En la primera reunión paritaria del año, llevada a cabo el jueves pasado en la ciudad de Buenos Aires, participó el presidente de AFARTE Federico Hellemeyer, y el secretario General de la UOM Río Grande Oscar Martínez. La cámara empresarial se comprometió a elaborar una propuesta que será presentada en la próxima reunión, este jueves 13. Asimismo el Congreso de delegados metalúrgicos reafirmado en todas las asambleas, declaró el estado de asamblea y sesión permanente, quedando en un cuarto intermedio hasta el viernes 14.

Acuerdo extorsivo

Según informaron desde el gremio metalúrgico la baja en las ventas producto de la crisis económica, es uno de los argumentos por parte de los empresarios para negarse a resolver los reclamos de los cerca de 6.000 operarios que quedaron, de los más de 10.000 que llegaron a ser a comienzos del gobierno de Macri. Así lo aseguran en el comunicado oficial posterior a la reunión con el sector sindical: “creemos que el acuerdo por la productividad y el empleo es una herramienta fundamental para poder sobrellevar la crítica situación económica que atraviesa nuestro país”.
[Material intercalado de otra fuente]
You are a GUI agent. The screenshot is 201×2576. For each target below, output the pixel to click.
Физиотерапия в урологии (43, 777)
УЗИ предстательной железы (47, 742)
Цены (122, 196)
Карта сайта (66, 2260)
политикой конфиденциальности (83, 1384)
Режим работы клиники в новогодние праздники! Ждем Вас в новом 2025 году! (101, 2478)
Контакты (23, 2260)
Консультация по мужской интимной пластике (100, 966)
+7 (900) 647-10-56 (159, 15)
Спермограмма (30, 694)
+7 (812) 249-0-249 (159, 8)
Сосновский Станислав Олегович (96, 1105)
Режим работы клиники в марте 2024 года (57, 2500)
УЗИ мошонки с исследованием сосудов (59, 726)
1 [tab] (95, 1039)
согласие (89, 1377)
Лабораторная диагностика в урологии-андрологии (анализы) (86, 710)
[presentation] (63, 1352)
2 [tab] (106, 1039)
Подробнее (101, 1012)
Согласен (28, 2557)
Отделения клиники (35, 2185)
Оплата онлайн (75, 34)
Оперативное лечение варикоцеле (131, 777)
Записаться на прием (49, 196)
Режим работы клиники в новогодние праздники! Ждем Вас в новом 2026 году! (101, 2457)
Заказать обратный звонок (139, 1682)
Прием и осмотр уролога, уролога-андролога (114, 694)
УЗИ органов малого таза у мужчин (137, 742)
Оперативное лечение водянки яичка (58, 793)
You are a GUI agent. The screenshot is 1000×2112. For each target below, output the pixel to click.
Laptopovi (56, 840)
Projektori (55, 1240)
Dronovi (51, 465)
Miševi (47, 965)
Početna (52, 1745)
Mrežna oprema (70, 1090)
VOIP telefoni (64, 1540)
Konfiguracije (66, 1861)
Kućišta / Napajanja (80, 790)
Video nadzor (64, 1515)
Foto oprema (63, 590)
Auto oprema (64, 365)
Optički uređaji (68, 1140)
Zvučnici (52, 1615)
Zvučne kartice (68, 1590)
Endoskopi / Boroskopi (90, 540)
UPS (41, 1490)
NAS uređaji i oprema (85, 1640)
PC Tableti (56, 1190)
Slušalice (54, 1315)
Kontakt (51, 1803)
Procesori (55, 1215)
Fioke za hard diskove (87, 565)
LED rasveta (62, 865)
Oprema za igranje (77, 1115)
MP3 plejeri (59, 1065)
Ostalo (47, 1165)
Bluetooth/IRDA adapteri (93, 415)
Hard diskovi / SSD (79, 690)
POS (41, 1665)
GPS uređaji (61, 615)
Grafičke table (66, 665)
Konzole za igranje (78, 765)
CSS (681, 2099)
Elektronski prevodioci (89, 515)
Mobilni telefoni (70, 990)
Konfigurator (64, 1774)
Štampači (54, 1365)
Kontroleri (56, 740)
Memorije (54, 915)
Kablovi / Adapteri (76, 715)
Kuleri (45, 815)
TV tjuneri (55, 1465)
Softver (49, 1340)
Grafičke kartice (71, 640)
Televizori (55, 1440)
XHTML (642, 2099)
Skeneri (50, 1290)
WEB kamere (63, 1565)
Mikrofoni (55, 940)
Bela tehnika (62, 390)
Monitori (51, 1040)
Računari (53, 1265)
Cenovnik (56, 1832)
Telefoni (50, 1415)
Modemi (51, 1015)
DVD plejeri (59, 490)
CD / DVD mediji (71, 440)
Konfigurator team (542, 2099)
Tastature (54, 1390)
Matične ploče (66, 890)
Fuentes gremiales explicaron que este acuerdo de trascendencia nacional conocido como “congelamiento salarial” y que fue denunciado desde el gremio como “una extorsión”, evitaba el despido de los trabajadores a cambio de no reclamar aumento de sueldos por dos años. La extorsión surge ante la amenaza en una baja gradual de impuestos a la importación de los productos fabricados en la isla -que aún está vigente- y que hubiera dejado en la ruina a la industria fueguina.

Para el sindicato los números expresados por el sector patronal hablan de una gran caída de ventas en relación al año 2018, el poder adquisitivo de los trabajadores en relación a los precios de esos productos es aún más desastrosa. Avalados por el gobierno de Bertone y Macri, los empresarios lograron -en relación al valor de la mano de obra en dólares- bajar más de 50 por ciento del poder adquisitivo de los metalúrgicos, generando una fracción mucho menor en su estructura de costos respecto al 2015 y dejando muy lejos esa relación del “3 por 1” conquistada en la década de los 90 con un paro que duró 40 días.

Además informaron que lamentablemente también aumentó la cantidad de enfermedades profesionales producto de la mala atención médica y la falta de capacitación que prestan las aseguradoras de riesgo de trabajo (ART). Por lo cual el gremio reclama que se mejoren los tratamientos a través de una mayor presencia en la zona y se dediquen más a la prevención.